Les méditations s'appuient soit sur les textes bibliques quotidiens, soit sur la prière de l'Eglise.

Puisque nous sommes tous responsables de la foi des autres, n'hésitez pas à laisser vos commentaires.

Nous pourrons ainsi nous enrichir de la réflexion des autres.







samedi 28 septembre 2019

26ème dimanche ordinaire C - 29 septembre 2019

Ni gilet jaune, ni insoumis, mais converti ! 





            Si la parabole de Jésus semble simple, pleine d’images nous permettant de nous représenter la scène, elle n’en semble pas moins compliqué quant au message qu’elle nous transmet. Nous pouvons, à force de l’entendre trop vite, nous méprendre sur son sens et mal comprendre sa pointe. Il nous faut donc la relire et écarter une à une les mauvaises interprétations.

            Commençons par dire que ce n’est pas un évangile pour gilet jaune en mal de révolution, contemplant avec satisfaction la déchéance de ce riche qui se retrouve tourmenté à jamais au séjour des morts. Voyez-vous, ce riche n’est pas un méchant capitaliste libéral qui volerait les pauvres. Il est juste un riche, aveuglé par sa richesse, qui ne voit pas plus loin que son monde. Il n’est pas décrit comme mauvais ou méchant. Il a plutôt de l’entre-gens puisqu’il peut donner des fêtes chaque jour. Non, le message de la parabole n’est pas à chercher du côté de la lutte des classes qui verra tous ces riches, trop riches pour les pas assez riches que nous sommes, périr en enfer. Jésus n’appelle pas à la révolution contre eux ; il ne justifie pas les manifestations qui détruisent tout sur leur passage au motif que c’est le seul moyen devenu légitime pour se faire entendre. 

            Ce n’est pas non plus un évangile pour français insoumis qui ne voit dans le religieux qu’une survivance du passé dont il faut se débarrasser au motif que la religion endormirait les citoyens et réduirait leur capacité à se révolter. Voyez Lazare ; il est resté là, couvert de plaies, devant la maison de ce riche. Personne, pas même Dieu, n’est intervenu en sa faveur. Il aura dû attendre sa mort pour trouver la récompense et le réconfort dans le sein d’Abraham. Trop facile, diront-ils ! Pas besoin de ces messages ; révoltons-nous, soyons des insoumis à Dieu et à la société. Non, le message de la parabole n’est pas à chercher du côté de l’opium des peuples. Jésus ne justifie pas ces discours lénifiants, maintenant les pauvres dans leur pauvreté, leur promettant des lendemains qui chantent ; il ne justifie pas les affirmations du style : sois pauvre et tais-toi ; un jour tu seras riche ! 

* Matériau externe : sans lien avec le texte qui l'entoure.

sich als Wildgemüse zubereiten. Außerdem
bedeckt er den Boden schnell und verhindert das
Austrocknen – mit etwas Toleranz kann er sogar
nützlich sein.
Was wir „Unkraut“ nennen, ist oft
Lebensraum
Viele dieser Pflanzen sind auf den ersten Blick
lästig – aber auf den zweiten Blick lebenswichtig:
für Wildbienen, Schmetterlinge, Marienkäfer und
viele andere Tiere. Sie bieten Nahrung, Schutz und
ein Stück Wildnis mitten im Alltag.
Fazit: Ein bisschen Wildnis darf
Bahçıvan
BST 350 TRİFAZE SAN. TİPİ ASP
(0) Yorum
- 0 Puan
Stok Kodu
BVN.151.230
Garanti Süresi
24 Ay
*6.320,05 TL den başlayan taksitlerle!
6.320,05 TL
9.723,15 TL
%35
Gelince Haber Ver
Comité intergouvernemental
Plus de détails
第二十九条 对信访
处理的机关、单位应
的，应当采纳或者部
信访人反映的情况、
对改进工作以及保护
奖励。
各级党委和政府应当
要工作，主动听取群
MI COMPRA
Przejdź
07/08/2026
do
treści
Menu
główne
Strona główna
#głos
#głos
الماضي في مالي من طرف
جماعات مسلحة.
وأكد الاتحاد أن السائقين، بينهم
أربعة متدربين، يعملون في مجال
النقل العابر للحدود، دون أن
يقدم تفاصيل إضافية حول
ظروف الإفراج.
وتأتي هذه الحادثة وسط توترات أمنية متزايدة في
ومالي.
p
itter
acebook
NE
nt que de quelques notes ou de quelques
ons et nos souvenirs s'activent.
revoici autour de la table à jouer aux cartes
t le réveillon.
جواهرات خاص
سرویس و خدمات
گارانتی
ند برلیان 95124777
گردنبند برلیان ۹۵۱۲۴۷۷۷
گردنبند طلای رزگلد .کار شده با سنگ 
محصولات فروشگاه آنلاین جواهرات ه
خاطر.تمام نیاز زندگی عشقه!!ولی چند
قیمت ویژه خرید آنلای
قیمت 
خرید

            Ce dont nous parle cette parabole, c’est de nous, et de l’urgence que nous avons à devoir nous convertir. Elle nous avertit que seule la Parole de Dieu, transmise par la Loi et les Prophètes, nous sauve. Elle contient tout le nécessaire pour bien comprendre ce qui est attendu de nous. Cette parabole nous avertit qu’aucun signe extraordinaire, pas même un revenant d’entre les morts, ne saurait nous obliger à croire, à nous convertir et à vivre selon l’Alliance de Dieu. Nous ne pouvons qu’en faire le constat amer aujourd’hui. En Jésus, nous avons plus que la Loi et les Prophètes ; nous avons cette Loi et ces Prophètes pleinement réalisés ; nous avons même celui qui est revenu du séjour des morts. Et pourtant, notre monde ne tourne pas plus rond ; et pourtant, notre monde n’en est pas plus humain. Des inégalités terribles subsistent ; la terre elle-même est mise en danger par les hommes, tous les hommes ! Par nous tous ! 

            Au lieu de nous convertir, nous sommes comme ce riche, ne voyant que nos intérêts, notre style de vie, refusant de partager, refusant d’envisager une plus grande égalité entre tous. Les privilèges d’autrefois sont devenus des avantages acquis dont personne ne veut se défaire au profit d’un bien commun. Au lieu de nous convertir, nous nous révoltons, détruisant un peu plus chaque fin de semaine le lien qui devrait nous unir. Au lieu de nous convertir, nous nous opposons : les riches contre les pauvres, les citadins contre les ruraux, le « peuple » contre « les élites ». Nous ne voyons pas plus Lazare aujourd’hui que le riche ne le voyait hier. 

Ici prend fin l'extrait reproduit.